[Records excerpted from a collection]
------------------------------

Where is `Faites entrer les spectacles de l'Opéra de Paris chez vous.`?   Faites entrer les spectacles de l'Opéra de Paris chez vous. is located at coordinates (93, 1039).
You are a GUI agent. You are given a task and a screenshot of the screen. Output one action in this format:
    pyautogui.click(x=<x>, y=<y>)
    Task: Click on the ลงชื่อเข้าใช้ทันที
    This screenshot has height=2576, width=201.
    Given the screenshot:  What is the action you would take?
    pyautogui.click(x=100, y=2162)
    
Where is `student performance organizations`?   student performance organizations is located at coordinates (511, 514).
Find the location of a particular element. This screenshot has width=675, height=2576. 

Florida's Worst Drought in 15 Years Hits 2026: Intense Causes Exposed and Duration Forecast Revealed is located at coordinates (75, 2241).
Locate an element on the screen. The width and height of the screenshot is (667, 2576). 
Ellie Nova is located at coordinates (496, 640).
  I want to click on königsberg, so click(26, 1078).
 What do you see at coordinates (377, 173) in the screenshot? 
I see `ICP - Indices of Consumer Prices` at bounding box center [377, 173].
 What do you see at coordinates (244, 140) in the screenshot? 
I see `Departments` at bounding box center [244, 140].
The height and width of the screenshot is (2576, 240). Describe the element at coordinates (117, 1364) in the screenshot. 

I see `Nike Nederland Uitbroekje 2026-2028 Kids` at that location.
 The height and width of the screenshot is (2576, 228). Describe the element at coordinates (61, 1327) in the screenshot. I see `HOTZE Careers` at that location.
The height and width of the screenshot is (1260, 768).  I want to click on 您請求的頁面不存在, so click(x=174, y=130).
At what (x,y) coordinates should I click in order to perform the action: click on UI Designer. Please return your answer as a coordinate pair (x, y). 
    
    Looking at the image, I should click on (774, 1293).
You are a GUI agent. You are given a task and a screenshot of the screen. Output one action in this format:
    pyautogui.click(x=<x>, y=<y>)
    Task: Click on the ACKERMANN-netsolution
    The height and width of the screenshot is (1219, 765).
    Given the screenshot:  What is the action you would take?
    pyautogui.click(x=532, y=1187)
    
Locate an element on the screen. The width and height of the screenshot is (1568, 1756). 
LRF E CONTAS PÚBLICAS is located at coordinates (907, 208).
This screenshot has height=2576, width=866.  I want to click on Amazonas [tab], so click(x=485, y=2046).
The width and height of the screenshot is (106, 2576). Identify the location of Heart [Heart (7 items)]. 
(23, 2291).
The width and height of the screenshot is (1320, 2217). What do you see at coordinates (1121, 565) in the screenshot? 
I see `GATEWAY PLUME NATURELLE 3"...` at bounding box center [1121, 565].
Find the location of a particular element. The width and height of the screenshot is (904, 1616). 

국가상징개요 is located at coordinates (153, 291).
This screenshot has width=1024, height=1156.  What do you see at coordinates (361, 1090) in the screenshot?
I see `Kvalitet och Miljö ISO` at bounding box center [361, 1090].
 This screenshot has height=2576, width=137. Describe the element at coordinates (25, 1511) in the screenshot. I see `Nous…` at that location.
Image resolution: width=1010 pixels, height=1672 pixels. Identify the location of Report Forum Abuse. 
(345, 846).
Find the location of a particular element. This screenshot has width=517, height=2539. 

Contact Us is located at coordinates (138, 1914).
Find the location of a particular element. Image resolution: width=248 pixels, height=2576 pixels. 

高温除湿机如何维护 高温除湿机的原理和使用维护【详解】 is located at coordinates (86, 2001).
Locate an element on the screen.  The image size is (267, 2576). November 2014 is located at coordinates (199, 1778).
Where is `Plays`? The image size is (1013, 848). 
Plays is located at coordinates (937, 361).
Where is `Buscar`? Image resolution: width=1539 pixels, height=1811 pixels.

------------------------------

▶ Action item: Give every entry again, exactly as it reads.

▶ Solution:
Where is `Faites entrer les spectacles de l'Opéra de Paris chez vous.`?   Faites entrer les spectacles de l'Opéra de Paris chez vous. is located at coordinates (93, 1039).
You are a GUI agent. You are given a task and a screenshot of the screen. Output one action in this format:
    pyautogui.click(x=<x>, y=<y>)
    Task: Click on the ลงชื่อเข้าใช้ทันที
    This screenshot has height=2576, width=201.
    Given the screenshot:  What is the action you would take?
    pyautogui.click(x=100, y=2162)
    
Where is `student performance organizations`?   student performance organizations is located at coordinates (511, 514).
Find the location of a particular element. This screenshot has width=675, height=2576. 

Florida's Worst Drought in 15 Years Hits 2026: Intense Causes Exposed and Duration Forecast Revealed is located at coordinates (75, 2241).
Locate an element on the screen. The width and height of the screenshot is (667, 2576). 
Ellie Nova is located at coordinates (496, 640).
  I want to click on königsberg, so click(26, 1078).
 What do you see at coordinates (377, 173) in the screenshot? 
I see `ICP - Indices of Consumer Prices` at bounding box center [377, 173].
 What do you see at coordinates (244, 140) in the screenshot? 
I see `Departments` at bounding box center [244, 140].
The height and width of the screenshot is (2576, 240). Describe the element at coordinates (117, 1364) in the screenshot. 

I see `Nike Nederland Uitbroekje 2026-2028 Kids` at that location.
 The height and width of the screenshot is (2576, 228). Describe the element at coordinates (61, 1327) in the screenshot. I see `HOTZE Careers` at that location.
The height and width of the screenshot is (1260, 768).  I want to click on 您請求的頁面不存在, so click(x=174, y=130).
At what (x,y) coordinates should I click in order to perform the action: click on UI Designer. Please return your answer as a coordinate pair (x, y). 
    
    Looking at the image, I should click on (774, 1293).
You are a GUI agent. You are given a task and a screenshot of the screen. Output one action in this format:
    pyautogui.click(x=<x>, y=<y>)
    Task: Click on the ACKERMANN-netsolution
    The height and width of the screenshot is (1219, 765).
    Given the screenshot:  What is the action you would take?
    pyautogui.click(x=532, y=1187)
    
Locate an element on the screen. The width and height of the screenshot is (1568, 1756). 
LRF E CONTAS PÚBLICAS is located at coordinates (907, 208).
This screenshot has height=2576, width=866.  I want to click on Amazonas [tab], so click(x=485, y=2046).
The width and height of the screenshot is (106, 2576). Identify the location of Heart [Heart (7 items)]. 
(23, 2291).
The width and height of the screenshot is (1320, 2217). What do you see at coordinates (1121, 565) in the screenshot? 
I see `GATEWAY PLUME NATURELLE 3"...` at bounding box center [1121, 565].
Find the location of a particular element. The width and height of the screenshot is (904, 1616). 

국가상징개요 is located at coordinates (153, 291).
This screenshot has width=1024, height=1156.  What do you see at coordinates (361, 1090) in the screenshot?
I see `Kvalitet och Miljö ISO` at bounding box center [361, 1090].
 This screenshot has height=2576, width=137. Describe the element at coordinates (25, 1511) in the screenshot. I see `Nous…` at that location.
Image resolution: width=1010 pixels, height=1672 pixels. Identify the location of Report Forum Abuse. 
(345, 846).
Find the location of a particular element. This screenshot has width=517, height=2539. 

Contact Us is located at coordinates (138, 1914).
Find the location of a particular element. Image resolution: width=248 pixels, height=2576 pixels. 

高温除湿机如何维护 高温除湿机的原理和使用维护【详解】 is located at coordinates (86, 2001).
Locate an element on the screen.  The image size is (267, 2576). November 2014 is located at coordinates (199, 1778).
Where is `Plays`? The image size is (1013, 848). 
Plays is located at coordinates (937, 361).
Where is `Buscar`? Image resolution: width=1539 pixels, height=1811 pixels.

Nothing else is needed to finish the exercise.